SB - Per me la forma è ciò che si offre alla vista, quindi è ciò che veramente si ottiene, il risultato di ogni azione e di ogni pensiero; però quello che si mostra alla fine è la forma stessa e non il processo che porta alla sua realizzazione.


BC - Perché tu non consideri importante questo processo?


SB - La caratteristica implicita dell’arte visiva è di comunicare attraverso il linguaggio delle forme, senza dover appoggiarsi a teorie o parole, in tal caso perderebbe la sua forza che sta proprio nel comunicare in diretta, alla velocità della luce. Il processo come tutto ciò che porta all’opera è per me in ogni caso molto importante.


BC - Certo… l’arte visiva è testimoniata dalla forma… Ma alcuni artisti hanno prediletto la processualità al di sopra dell’esito finale della forma. Negli anni Settanta, soprattutto nell’arte concettuale questo aspetto era molto forte; poi invece si è tornati in alcuni casi a osservare la centralità della forma, la prioritaria importanza della forma finale, e addirittura alcuni artisti cancellano anche l’idea del lavoro, come se volessero che l’opera alla fine non possedesse alcun tipo di calligrafia, fosse venuta dal cielo, con una volontà determinata di cancellare la processualità che porta alla forma; all’opposto, altri pensano che sia molto importante rendere evidente il processo che ha condotto a quella forma.

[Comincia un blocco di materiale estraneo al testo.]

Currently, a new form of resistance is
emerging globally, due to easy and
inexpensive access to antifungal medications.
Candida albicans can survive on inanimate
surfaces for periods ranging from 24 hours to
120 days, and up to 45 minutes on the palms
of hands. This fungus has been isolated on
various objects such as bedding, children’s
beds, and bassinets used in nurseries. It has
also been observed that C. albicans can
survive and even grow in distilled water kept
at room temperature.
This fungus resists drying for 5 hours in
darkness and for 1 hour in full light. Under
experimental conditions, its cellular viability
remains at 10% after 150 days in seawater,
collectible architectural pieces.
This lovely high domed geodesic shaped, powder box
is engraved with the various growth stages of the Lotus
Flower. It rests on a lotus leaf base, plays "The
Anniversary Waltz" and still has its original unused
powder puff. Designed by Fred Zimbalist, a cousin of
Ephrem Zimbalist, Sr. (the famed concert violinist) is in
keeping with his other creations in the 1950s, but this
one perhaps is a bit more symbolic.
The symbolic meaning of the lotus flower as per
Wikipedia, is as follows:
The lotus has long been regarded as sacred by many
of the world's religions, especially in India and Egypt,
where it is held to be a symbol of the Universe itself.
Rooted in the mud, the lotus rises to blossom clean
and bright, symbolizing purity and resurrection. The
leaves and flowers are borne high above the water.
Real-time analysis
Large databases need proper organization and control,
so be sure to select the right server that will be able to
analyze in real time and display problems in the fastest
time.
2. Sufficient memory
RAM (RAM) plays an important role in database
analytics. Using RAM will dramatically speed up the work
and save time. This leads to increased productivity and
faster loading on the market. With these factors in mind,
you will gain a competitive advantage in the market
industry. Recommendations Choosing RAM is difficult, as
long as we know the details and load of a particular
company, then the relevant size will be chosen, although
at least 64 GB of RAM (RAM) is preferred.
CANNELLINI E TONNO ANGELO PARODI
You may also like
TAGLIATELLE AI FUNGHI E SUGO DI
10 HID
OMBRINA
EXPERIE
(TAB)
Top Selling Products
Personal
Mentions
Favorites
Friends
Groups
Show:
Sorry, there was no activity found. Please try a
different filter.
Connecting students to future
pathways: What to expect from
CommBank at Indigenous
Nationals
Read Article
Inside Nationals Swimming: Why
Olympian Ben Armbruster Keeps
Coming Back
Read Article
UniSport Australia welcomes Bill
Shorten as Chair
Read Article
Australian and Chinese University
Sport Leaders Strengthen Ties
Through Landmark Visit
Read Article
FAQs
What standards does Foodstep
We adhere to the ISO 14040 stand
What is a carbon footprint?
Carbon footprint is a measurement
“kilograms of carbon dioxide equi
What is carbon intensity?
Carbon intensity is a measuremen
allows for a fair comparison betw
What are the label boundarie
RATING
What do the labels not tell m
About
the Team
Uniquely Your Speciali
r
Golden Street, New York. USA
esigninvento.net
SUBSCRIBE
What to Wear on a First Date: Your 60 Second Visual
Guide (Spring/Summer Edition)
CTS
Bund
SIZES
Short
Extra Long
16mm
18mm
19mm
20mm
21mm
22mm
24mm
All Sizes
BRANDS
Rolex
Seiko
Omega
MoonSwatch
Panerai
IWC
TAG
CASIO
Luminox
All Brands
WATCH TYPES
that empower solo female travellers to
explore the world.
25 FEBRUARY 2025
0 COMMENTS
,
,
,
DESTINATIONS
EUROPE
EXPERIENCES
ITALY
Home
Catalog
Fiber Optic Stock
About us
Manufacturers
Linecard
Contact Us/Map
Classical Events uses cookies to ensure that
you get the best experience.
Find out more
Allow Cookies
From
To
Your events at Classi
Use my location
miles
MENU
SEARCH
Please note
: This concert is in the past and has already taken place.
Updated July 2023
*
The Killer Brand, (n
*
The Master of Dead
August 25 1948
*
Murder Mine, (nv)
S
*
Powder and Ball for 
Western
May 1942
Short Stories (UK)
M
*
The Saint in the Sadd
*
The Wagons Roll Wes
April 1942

Ricordo di un’altro episodio legato all’uso di una forma piramidale. Il lavoro realizzato a Perugia nel 2001 che tu hai chiamato Dialogo. Questo lavoro mi ha fatto pensare al cono della visione, la proiezione della visione stessa, invece quale voleva essere la tua intenzione?


SB - Il titolo nasceva da una risposta a una mostra precedente di un amico artista, Gabriele Serio, che aveva esposto nello stesso spazio una targa in ottone con la scritta Silenzio.


BC - Internamente aveva un pretesto.


SB - Si, questo era stato il pretesto iniziale, ma tutto si è poi sviluppato osservando lo spazio. Volevo inserire una forma che dialogasse con gli archi presenti nell’ambiente e ho individuato il triangolo. E’ stata proprio una questione formale. In seguito l’opera si è rivelata una piramide visiva.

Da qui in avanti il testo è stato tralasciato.